Banten24

Masalah Sampah Tangsel, Gubernur Banten Dorong Percepatan PLTSa

BISNISBANTEN.COM Gubernur Banten Andra Soni menegaskan bahwa persoalan sampah terutama di Kota Tangerang Selatan (Tangsel) masih menjadi tantangan serius yang dihadapi Provinsi Banten. Menurutnya, permasalahan sampah bukan hanya isu lokal, melainkan persoalan nasional yang membutuhkan solusi terintegrasi dan berkelanjutan.

Salah satu langkah konkret yang tengah didorong pemerintah adalah pembangunan Pembangkit Listrik Tenaga Sampah (PLTSa). Andra Soni menyampaikan bahwa Provinsi Banten mendapatkan dua paket proyek PLTSa sebagai bagian dari program prioritas nasional. “Alhamdulillah Provinsi Banten mendapatkan dua paket listrik tenaga sampah,” ujar Andra Soni, Kamis di Pendopo Gubernur (8/1/2026).

Paket pertama PLTSa direncanakan berlokasi di wilayah aglomerasi Tangerang Raya. Ia menjelaskan, kesiapan Tempat Pembuangan Akhir (TPA) Jatiwaringin saat ini telah mencapai sekitar 95 persen. Dalam waktu dekat, Pemerintah Provinsi Banten juga akan menggelar rapat koordinasi lanjutan untuk mematangkan pelaksanaan proyek tersebut.

Advertisement

“Kesiapan TPA Jatiwaringin sudah mencapai 95 persen dan dalam waktu dekat kita akan melaksanakan rakor koordinasi kedua,” katanya. Sementara itu, paket kedua PLTSa akan dikembangkan di wilayah aglomerasi Serang Raya. Namun, Andra Soni mengungkapkan bahwa proyek tersebut masih membutuhkan sejumlah persiapan, khususnya terkait ketersediaan lahan dan kuota sampah yang memadai.
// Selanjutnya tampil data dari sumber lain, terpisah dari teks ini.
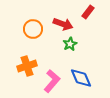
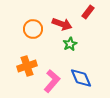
red arrow: moved 1 px left
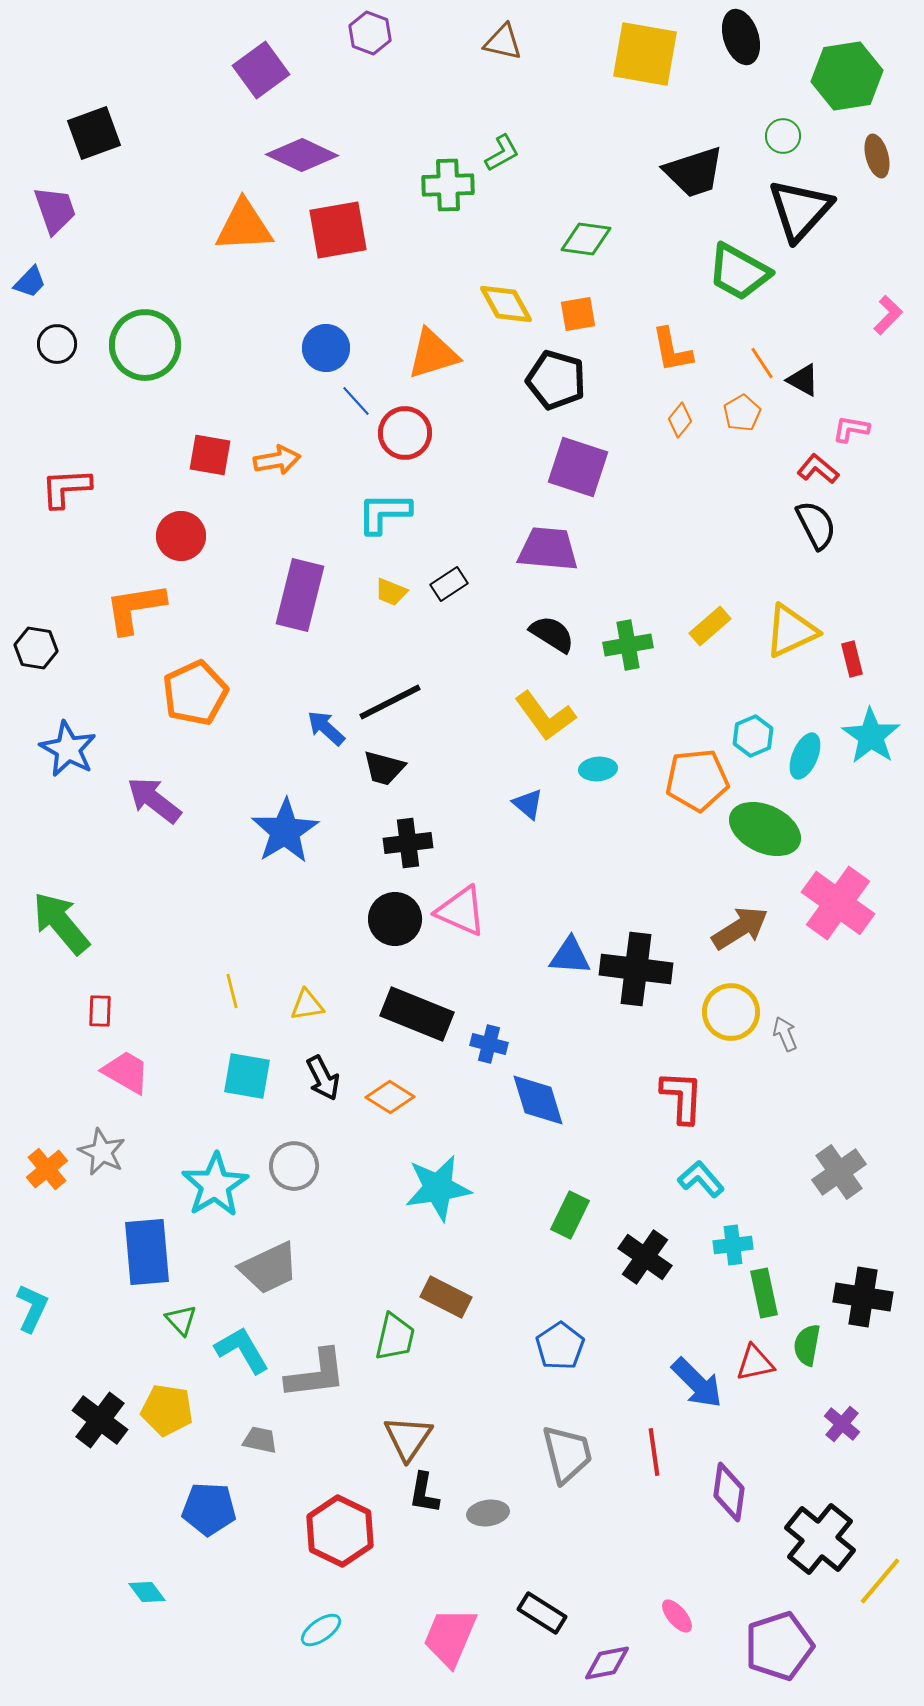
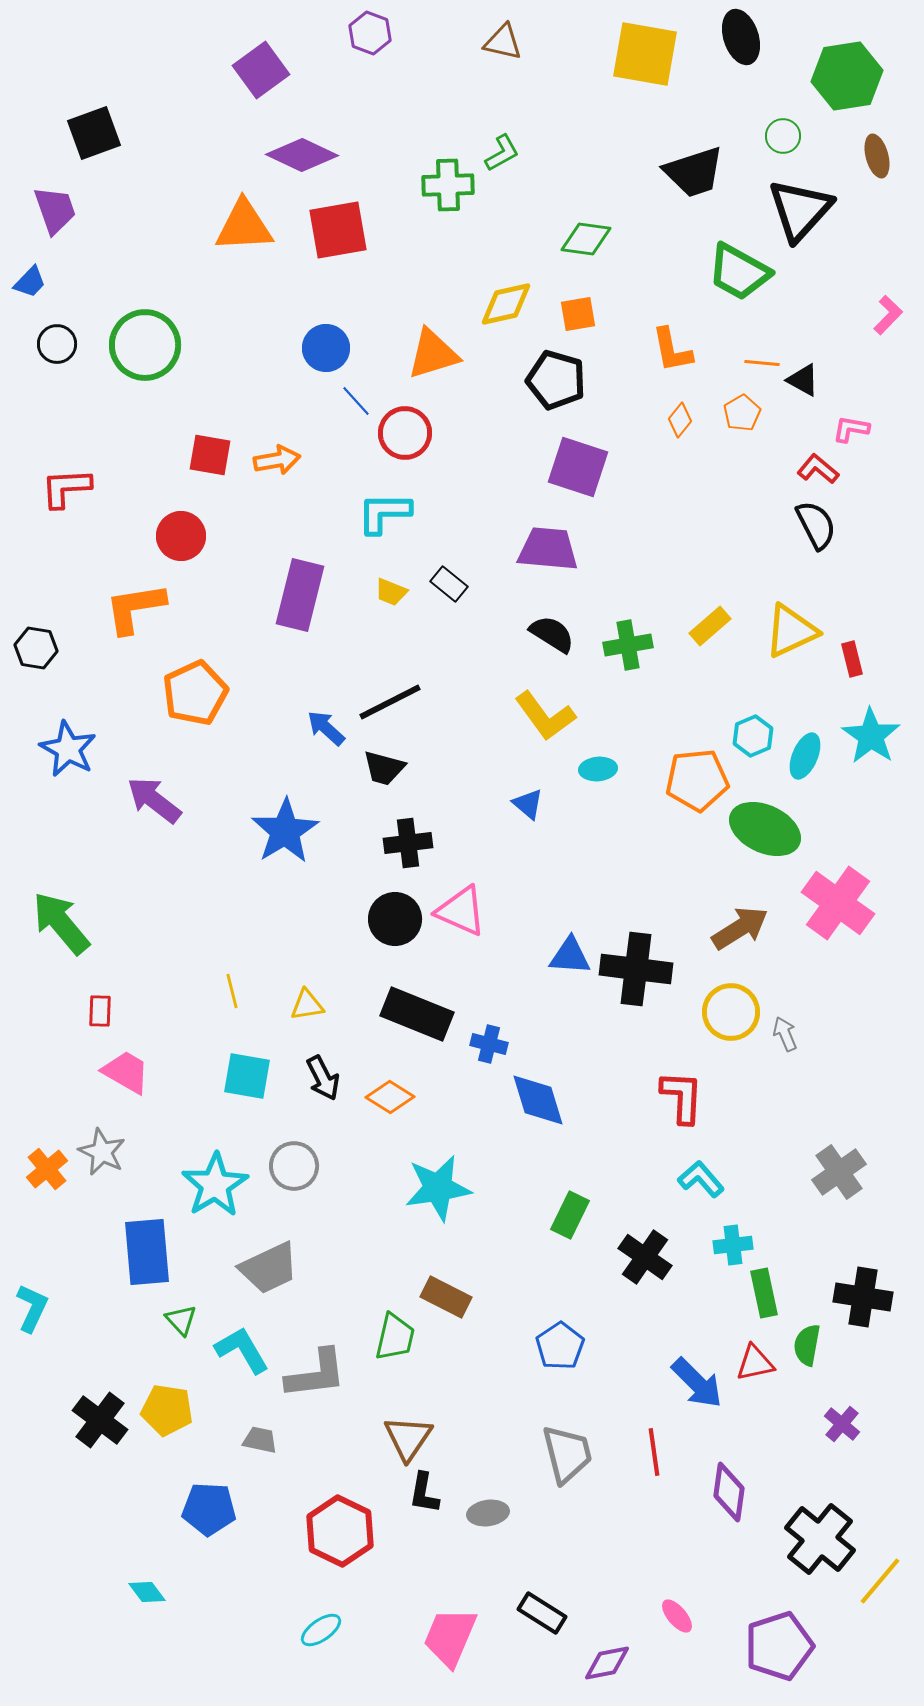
yellow diamond at (506, 304): rotated 74 degrees counterclockwise
orange line at (762, 363): rotated 52 degrees counterclockwise
black rectangle at (449, 584): rotated 72 degrees clockwise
“Untuk Serang Raya diperkirakan sekitar Agustus, yang harus dipersiapkan oleh Cilowong adalah kesiapan lahan dan juga kuota sampahnya,” jelasnya. Ia menambahkan, saat ini jumlah sampah di wilayah Serang Raya dinilai belum mencukupi untuk menjalankan program prioritas nasional tersebut. Oleh karena itu, diperlukan upaya bersama antara pemerintah daerah dan berbagai pihak terkait untuk memastikan proyek PLTSa dapat berjalan sesuai ketentuan.

Selain pembangunan infrastruktur, Gubernur Andra Soni juga menekankan pentingnya perubahan perilaku masyarakat dalam pengelolaan sampah. Menurutnya, penanganan sampah harus dimulai dari tingkat rumah tangga agar permasalahan ini dapat diselesaikan secara menyeluruh. “Kita juga berusaha bersama-sama bagaimana permasalahan sampah ini bisa diatasi, termasuk merubah perilaku masyarakat. Sampah itu harus dimulai dari rumah tangga pengurusannya,” pungkasnya.